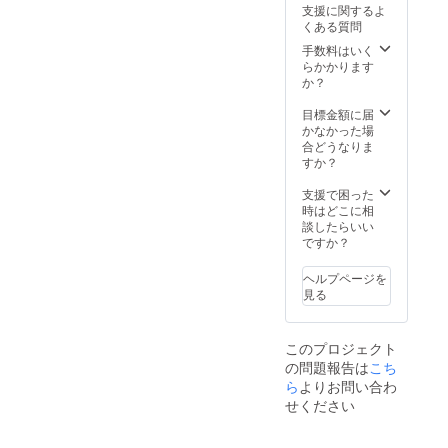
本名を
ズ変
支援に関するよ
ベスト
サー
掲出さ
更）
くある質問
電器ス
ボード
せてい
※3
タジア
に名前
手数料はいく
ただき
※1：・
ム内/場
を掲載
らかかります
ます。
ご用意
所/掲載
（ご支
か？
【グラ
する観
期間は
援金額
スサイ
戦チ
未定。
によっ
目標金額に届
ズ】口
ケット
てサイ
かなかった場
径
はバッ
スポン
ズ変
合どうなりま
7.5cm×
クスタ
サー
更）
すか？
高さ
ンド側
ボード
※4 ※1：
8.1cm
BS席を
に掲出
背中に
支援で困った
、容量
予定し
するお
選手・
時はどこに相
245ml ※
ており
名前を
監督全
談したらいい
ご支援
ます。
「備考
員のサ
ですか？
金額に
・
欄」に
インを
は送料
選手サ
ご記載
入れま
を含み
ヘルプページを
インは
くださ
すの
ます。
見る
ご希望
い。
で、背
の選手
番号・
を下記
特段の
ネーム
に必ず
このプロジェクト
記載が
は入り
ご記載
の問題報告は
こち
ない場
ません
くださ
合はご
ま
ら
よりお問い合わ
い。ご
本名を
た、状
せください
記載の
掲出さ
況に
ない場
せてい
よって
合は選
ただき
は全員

******************************

**What is required**
Produce a verbatim copy of every entry, excluding pictures.

**Your solution**
本名を
ズ変
支援に関するよ
ベスト
サー
掲出さ
更）
くある質問
電器ス
ボード
せてい
※3
タジア
に名前
手数料はいく
ただき
※1：・
ム内/場
を掲載
らかかります
ます。
ご用意
所/掲載
（ご支
か？
【グラ
する観
期間は
援金額
スサイ
戦チ
未定。
によっ
目標金額に届
ズ】口
ケット
てサイ
かなかった場
径
はバッ
スポン
ズ変
合どうなりま
7.5cm×
クスタ
サー
更）
すか？
高さ
ンド側
ボード
※4 ※1：
8.1cm
BS席を
に掲出
背中に
支援で困った
、容量
予定し
するお
選手・
時はどこに相
245ml ※
ており
名前を
監督全
談したらいい
ご支援
ます。
「備考
員のサ
ですか？
金額に
・
欄」に
インを
は送料
選手サ
ご記載
入れま
を含み
ヘルプページを
インは
くださ
すの
ます。
見る
ご希望
い。
で、背
の選手
番号・
を下記
特段の
ネーム
に必ず
このプロジェクト
記載が
は入り
ご記載
の問題報告は
こち
ない場
ません
くださ
合はご
ま
ら
よりお問い合わ
い。ご
本名を
た、状
せください
記載の
掲出さ
況に
ない場
せてい
よって
合は選
ただき
は全員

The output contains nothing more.